[Saved entries]

##############################

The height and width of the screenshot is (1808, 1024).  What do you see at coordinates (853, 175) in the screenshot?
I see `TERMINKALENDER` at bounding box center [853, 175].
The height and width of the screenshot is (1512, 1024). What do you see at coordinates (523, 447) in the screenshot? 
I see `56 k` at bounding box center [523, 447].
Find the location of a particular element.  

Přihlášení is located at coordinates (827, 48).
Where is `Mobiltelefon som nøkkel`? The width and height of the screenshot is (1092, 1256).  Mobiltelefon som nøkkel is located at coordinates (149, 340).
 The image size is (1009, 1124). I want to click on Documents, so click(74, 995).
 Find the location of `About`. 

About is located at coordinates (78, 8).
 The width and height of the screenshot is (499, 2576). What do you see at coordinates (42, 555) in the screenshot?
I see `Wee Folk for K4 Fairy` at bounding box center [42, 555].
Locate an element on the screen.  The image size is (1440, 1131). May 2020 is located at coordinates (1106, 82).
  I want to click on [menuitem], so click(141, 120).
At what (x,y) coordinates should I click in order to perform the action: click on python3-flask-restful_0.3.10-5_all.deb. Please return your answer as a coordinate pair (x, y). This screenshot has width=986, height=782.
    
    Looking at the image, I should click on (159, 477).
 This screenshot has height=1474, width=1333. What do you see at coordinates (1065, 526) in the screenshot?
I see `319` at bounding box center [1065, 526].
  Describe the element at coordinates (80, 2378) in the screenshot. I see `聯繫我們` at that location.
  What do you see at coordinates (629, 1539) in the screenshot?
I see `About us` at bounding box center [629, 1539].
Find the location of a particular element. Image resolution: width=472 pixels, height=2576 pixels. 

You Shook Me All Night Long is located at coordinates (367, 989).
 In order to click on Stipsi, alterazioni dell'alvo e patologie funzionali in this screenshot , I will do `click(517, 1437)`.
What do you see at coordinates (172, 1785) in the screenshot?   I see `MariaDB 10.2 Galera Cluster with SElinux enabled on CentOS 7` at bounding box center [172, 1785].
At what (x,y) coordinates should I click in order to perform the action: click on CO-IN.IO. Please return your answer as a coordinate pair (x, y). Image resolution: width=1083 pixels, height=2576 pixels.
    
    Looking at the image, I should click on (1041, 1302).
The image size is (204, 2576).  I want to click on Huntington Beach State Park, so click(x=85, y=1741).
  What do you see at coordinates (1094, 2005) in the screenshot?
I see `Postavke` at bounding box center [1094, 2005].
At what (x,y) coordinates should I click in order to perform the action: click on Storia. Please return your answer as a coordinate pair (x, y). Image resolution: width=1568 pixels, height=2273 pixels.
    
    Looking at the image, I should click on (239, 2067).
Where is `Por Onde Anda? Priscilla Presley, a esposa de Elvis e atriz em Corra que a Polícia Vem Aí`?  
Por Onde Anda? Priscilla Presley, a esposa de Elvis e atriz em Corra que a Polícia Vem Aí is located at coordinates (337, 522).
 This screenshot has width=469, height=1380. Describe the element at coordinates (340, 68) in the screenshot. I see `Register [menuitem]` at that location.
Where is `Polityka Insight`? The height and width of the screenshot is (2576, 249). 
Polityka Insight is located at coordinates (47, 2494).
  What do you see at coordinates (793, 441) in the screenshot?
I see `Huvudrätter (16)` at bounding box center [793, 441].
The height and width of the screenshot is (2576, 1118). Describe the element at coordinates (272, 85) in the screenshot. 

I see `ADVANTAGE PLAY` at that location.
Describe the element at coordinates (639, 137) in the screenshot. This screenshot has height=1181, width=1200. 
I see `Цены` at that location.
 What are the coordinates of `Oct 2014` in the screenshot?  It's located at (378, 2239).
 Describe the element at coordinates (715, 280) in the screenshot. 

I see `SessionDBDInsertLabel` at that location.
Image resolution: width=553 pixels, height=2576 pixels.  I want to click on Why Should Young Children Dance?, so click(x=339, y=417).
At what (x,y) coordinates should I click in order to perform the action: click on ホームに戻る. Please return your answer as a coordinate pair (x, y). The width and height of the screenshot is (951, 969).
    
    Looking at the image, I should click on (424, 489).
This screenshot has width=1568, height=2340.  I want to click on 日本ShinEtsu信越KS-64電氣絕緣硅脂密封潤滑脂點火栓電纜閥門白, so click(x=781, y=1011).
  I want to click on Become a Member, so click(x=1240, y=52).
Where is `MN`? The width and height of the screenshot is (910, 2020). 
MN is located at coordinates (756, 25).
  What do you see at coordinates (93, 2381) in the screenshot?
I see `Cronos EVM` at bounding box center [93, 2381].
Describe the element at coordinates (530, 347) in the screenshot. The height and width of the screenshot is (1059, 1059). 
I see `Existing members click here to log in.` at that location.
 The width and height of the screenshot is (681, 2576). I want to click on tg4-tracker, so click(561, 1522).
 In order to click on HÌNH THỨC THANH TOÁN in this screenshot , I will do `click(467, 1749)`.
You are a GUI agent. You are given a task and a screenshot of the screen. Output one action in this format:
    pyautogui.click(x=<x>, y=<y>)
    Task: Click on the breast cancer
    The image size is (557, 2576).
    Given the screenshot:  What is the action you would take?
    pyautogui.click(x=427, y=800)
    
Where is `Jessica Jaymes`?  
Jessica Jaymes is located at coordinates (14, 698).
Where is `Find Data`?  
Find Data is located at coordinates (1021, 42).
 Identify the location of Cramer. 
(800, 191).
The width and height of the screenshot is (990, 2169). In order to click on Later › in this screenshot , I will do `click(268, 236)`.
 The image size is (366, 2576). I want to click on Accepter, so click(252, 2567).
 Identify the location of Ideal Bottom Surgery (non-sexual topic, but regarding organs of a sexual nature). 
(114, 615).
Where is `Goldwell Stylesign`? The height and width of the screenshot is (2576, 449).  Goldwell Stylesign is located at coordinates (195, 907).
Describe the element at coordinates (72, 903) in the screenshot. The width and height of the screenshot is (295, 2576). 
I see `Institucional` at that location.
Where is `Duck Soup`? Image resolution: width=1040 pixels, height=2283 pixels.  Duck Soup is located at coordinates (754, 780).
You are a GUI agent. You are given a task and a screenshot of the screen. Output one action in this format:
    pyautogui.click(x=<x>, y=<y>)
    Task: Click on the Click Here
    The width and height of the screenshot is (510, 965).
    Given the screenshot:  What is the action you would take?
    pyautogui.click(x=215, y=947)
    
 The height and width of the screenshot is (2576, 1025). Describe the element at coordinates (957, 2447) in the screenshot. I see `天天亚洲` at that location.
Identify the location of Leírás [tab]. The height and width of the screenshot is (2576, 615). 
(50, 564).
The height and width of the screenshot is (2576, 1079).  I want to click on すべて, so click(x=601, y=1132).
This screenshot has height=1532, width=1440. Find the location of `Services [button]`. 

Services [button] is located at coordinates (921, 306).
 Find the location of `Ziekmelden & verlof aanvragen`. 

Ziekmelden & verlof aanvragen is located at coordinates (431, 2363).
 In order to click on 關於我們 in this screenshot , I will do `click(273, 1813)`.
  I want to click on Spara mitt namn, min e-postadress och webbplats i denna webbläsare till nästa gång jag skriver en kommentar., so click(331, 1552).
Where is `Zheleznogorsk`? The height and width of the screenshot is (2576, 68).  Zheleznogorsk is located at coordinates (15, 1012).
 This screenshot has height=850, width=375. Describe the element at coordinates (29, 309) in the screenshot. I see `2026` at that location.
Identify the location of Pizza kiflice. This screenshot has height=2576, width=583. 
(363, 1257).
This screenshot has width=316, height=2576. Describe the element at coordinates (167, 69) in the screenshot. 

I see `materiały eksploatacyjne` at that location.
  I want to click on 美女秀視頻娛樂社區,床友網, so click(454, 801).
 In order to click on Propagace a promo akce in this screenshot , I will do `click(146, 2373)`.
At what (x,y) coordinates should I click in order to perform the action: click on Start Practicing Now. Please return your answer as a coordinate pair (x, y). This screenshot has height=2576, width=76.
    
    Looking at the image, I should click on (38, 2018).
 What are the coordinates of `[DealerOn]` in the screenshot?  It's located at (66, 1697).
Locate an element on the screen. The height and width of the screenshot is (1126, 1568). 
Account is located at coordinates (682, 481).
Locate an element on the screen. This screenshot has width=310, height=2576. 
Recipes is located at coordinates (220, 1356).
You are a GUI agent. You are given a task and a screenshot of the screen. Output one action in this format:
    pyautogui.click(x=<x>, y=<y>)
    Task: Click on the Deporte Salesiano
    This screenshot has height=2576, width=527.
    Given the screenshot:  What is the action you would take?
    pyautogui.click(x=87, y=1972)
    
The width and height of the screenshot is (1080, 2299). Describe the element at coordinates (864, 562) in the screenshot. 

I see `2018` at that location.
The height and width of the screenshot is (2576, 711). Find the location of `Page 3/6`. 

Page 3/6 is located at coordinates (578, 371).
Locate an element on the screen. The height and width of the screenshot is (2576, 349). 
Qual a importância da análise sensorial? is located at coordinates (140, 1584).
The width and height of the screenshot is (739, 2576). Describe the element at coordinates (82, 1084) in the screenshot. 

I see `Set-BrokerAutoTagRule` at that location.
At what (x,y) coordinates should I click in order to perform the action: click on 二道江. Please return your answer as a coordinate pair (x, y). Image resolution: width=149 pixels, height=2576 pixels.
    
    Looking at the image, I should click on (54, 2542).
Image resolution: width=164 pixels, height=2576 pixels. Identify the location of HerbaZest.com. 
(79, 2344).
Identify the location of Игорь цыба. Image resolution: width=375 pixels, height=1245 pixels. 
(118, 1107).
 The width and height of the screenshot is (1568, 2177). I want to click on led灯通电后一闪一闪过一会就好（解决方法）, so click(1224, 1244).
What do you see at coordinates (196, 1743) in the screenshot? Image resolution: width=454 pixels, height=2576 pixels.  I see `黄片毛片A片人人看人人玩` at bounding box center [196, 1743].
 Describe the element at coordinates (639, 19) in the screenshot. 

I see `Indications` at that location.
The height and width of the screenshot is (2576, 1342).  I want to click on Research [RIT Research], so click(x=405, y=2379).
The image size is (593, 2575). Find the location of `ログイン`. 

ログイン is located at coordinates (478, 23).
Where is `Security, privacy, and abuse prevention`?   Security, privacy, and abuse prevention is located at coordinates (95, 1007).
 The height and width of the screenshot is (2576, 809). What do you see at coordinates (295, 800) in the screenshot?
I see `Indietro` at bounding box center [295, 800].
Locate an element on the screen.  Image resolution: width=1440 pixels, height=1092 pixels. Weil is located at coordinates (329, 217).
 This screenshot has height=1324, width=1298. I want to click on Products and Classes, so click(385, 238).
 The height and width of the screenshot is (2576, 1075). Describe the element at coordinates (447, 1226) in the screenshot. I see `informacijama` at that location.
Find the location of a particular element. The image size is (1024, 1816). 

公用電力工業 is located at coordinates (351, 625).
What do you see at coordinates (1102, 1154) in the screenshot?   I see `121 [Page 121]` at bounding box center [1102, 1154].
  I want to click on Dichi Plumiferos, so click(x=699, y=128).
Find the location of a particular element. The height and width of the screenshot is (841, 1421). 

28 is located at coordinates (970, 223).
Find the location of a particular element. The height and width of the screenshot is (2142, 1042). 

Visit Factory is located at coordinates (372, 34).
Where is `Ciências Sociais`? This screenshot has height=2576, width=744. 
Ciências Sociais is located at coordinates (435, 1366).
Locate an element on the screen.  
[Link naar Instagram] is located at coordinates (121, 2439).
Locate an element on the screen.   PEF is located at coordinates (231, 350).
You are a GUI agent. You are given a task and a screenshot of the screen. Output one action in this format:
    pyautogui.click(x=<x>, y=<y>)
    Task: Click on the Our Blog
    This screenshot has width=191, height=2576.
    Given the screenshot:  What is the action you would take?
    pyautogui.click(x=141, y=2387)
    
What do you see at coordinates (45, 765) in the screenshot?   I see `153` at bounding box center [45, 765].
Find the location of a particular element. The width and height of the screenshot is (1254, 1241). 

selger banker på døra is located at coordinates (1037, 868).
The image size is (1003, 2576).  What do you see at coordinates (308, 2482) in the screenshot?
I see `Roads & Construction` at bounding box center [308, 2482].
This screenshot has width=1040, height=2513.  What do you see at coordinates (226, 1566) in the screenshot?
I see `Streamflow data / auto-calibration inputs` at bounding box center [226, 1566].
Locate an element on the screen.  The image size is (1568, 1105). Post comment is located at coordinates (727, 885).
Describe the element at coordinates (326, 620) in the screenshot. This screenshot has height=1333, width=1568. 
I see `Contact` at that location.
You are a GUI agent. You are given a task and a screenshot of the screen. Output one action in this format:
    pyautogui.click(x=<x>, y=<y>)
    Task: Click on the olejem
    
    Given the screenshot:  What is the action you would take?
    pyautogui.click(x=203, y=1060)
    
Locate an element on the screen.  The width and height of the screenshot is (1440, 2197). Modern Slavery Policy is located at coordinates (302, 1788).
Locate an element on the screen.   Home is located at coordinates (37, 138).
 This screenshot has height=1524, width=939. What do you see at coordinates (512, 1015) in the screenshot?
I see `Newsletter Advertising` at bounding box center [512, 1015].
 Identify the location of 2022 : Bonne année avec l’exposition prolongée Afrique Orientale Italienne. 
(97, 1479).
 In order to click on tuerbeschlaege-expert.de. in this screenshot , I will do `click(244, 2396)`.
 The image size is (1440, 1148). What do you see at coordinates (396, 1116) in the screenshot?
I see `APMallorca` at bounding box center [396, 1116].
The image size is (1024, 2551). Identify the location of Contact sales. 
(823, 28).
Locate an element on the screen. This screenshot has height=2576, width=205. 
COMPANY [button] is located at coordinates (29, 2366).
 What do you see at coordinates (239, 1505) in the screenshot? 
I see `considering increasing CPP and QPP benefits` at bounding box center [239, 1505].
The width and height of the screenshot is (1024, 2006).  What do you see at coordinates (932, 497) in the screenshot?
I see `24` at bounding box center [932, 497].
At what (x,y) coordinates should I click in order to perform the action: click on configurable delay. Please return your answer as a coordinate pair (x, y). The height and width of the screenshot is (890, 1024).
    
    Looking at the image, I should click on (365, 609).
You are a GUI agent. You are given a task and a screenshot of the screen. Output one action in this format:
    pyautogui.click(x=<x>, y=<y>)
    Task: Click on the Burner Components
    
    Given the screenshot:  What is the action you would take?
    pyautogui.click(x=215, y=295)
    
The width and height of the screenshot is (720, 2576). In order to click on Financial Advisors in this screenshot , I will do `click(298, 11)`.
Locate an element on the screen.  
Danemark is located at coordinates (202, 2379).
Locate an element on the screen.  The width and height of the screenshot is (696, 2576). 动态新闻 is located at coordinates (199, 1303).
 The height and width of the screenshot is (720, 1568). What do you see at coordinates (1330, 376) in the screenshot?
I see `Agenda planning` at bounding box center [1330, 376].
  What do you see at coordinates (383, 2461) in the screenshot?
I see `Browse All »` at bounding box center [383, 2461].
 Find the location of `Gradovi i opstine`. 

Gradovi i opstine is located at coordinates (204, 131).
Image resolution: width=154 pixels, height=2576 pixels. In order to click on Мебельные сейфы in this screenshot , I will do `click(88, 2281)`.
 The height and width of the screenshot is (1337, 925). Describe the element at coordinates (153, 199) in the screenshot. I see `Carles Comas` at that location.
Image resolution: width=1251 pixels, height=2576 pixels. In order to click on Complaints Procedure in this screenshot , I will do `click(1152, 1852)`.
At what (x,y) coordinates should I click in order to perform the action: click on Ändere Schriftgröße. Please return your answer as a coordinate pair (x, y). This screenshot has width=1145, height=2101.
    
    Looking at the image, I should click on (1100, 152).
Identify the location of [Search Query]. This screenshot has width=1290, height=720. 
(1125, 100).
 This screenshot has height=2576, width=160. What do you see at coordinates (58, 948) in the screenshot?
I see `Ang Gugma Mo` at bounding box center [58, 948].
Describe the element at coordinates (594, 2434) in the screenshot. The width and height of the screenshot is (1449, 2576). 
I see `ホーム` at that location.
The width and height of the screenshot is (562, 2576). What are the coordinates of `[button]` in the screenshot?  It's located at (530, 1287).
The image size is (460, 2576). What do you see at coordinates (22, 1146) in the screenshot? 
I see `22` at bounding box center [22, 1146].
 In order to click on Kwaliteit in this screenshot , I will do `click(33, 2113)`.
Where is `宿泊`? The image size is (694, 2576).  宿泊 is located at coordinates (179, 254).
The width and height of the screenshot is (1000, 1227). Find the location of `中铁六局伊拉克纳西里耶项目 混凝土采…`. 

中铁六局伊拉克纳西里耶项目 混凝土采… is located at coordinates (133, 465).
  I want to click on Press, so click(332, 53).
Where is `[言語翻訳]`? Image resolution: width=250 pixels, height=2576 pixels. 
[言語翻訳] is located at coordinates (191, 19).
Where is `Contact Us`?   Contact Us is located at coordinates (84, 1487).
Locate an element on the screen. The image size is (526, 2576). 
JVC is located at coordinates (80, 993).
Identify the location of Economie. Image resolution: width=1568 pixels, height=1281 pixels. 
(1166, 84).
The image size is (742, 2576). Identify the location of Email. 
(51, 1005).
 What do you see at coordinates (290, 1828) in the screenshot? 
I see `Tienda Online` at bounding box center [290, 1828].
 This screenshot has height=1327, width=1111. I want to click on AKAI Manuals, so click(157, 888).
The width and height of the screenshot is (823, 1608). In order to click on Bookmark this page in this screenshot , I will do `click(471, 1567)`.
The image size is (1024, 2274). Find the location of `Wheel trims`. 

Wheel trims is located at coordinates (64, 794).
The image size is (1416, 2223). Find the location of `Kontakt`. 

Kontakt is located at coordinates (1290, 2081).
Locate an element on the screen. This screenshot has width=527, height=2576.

##############################

▶ **Problem requirements**:
Return exactly the run of lines that opens with the one containing "The image size is (1024, 2274)." and closes with the last line of the records above.

▶ **Your solution**:
The image size is (1024, 2274). Find the location of `Wheel trims`. 

Wheel trims is located at coordinates (64, 794).
The image size is (1416, 2223). Find the location of `Kontakt`. 

Kontakt is located at coordinates (1290, 2081).
Locate an element on the screen. This screenshot has width=527, height=2576.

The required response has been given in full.